Nach dem genossenschaftlichen Grundprinzip: „Was einer nicht schafft, schaffen viele", arbeiten die 9 selbstständigen Volks- und Raiffeisenbanken im Bezirk Ravensburg-Bodensee-Sigmaringen seit Jahrzehnten eng zusammen. Bei der Umsetzung gesetzlicher Vorgaben, bei der überbetrieblichen Weiterbildung, bei der Ausbildung angehender Banker und natürlich auch bei der Wahrung der eigenen Interessen gegenüber Presse und Öffentlichkeit gehen die Banken Hand in Hand.

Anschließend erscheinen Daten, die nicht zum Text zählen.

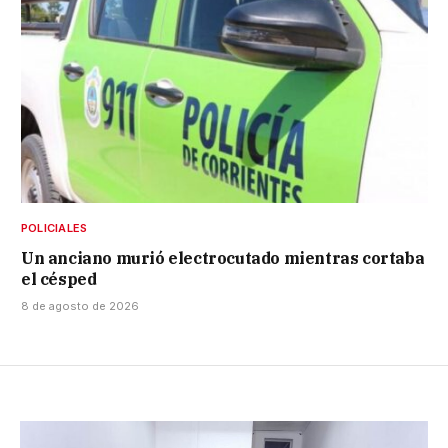
POLICIALES
Un anciano murió electrocutado mientras cortaba
el césped
8 de agosto de 2026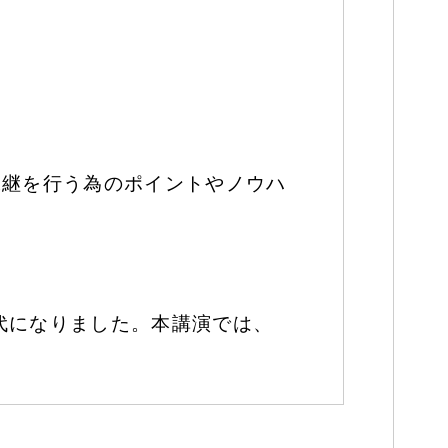
承継を行う為のポイントやノウハ
代になりました。本講演では、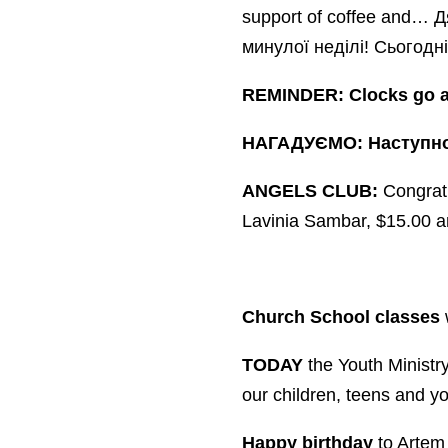
support of coffee and… Д
минулої неділі! Сьогодн
REMINDER:
Clocks go 
НАГАДУЄМО:
Наступно
ANGELS CLUB:
Congratu
Lavinia Sambar, $15.00 
Church School classes
TODAY
the Youth Ministry
our children, teens and yo
Happy birthday
to Artem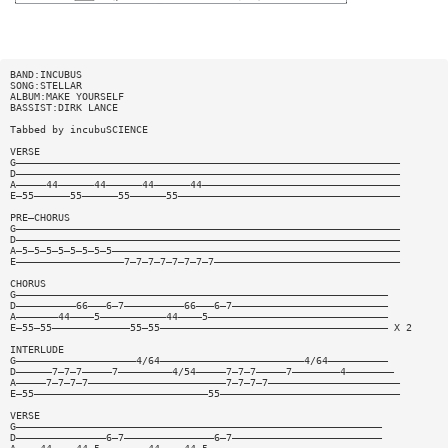
BAND:INCUBUS
SONG:STELLAR
ALBUM:MAKE YOURSELF
BASSIST:DIRK LANCE
Tabbed by incubuSCIENCE
VERSE
G————————————————————————————————————————————————————————————————
D————————————————————————————————————————————————————————————————
A—————44——————44——————44——————44—————————————————————————————————
E—55——————55——————55——————55—————————————————————————————————————
PRE—CHORUS
G————————————————————————————————————————————————————————————————
D————————————————————————————————————————————————————————————————
A—5—5—5—5—5—5—5—5————————————————————————————————————————————————
E——————————————————7—7—7—7—7—7—7—7———————————————————————————————
CHORUS
G——————————————————————————————————————————————————————————————
D——————————66———6—7——————————66———6—7——————————————————————————
A———————44————5———————————44————5——————————————————————————————
E—55—55—————————————55—55—————————————————————————————————————— X 2
INTERLUDE
G————————————————————4/64————————————————————————4/64——————————
D——————7—7—7—————7—————————4/54—————7—7—7—————7————————4————————
A—————7—7—7—7———————————————————————7—7—7—7——————————————————————
E—55—————————————————————————————55——————————————————————————————
VERSE
G—————————————————————————————————————————————————————————————
D———————————————6—7———————————————6—7—————————————————————————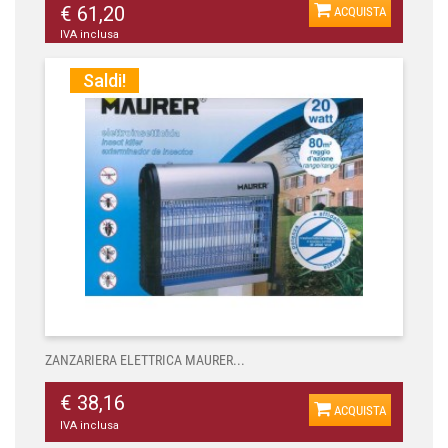
€ 61,20
ACQUISTA
IVA inclusa
Saldi!
ZANZARIERA ELETTRICA MAURER...
€ 38,16
ACQUISTA
IVA inclusa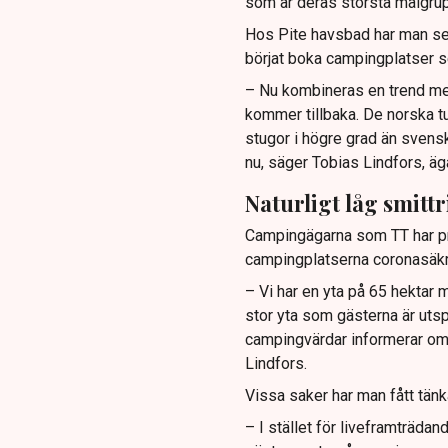
som är deras största målgrupp
Hos Pite havsbad har man set
börjat boka campingplatser s
– Nu kombineras en trend med
kommer tillbaka. De norska tu
stugor i högre grad än svensk
nu, säger Tobias Lindfors, ä
Naturligt låg smittr
Campingägarna som TT har prat
campingplatserna coronasäkra,
– Vi har en yta på 65 hektar 
stor yta som gästerna är uts
campingvärdar informerar om r
Lindfors.
Vissa saker har man fått tänk
– I stället för liveframträda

Die BZV Ravensburg-Bodensee-Sigmaringen ist eine Austauschplattform und ein überbetriebliches, gemeinsames Aktionsbündnis der 9 selbstständigen Volks- und Raiffeisenbanken in der Region zwischen Bad Saulgau im Westen, Friedrichshafen im Süden, Bad Waldsee im Norden und Isny im Osten. In mehreren Gremien – Vorstände, Marketingverantwortliche, Ausbildungsleiter, Digitalisierungsgruppe – werden aktuelle Themen besprochen, prominente Gäste der genossenschaftlichen Gruppe zur Diskussion eingeladen, Inhalte vermittelt und Erfahrungen ausgetauscht. Gemeinsame Kundenveranstaltungen wie der VR-Familientag oder der VR-Weihnachtscircus stehen genauso auf der Tagesordnung wie der Azubi-Starttag oder die Auslobungsfeier für die Auszubildenden.

Was uns antreibt

Auf dieser Homepage finden Sie deshalb kurz zusammengefasst, was uns alle gemeinsam antreibt und beschäftigt. Wenn Sie sich jedoch genauer über eine einzelne Bank in der Region informieren wollen, verweisen wir Sie gerne auf die jeweilige Homepage. Am besten gelangen Sie dorthin, wenn Sie auf unsere INTERAKTIVE KARTE klicken.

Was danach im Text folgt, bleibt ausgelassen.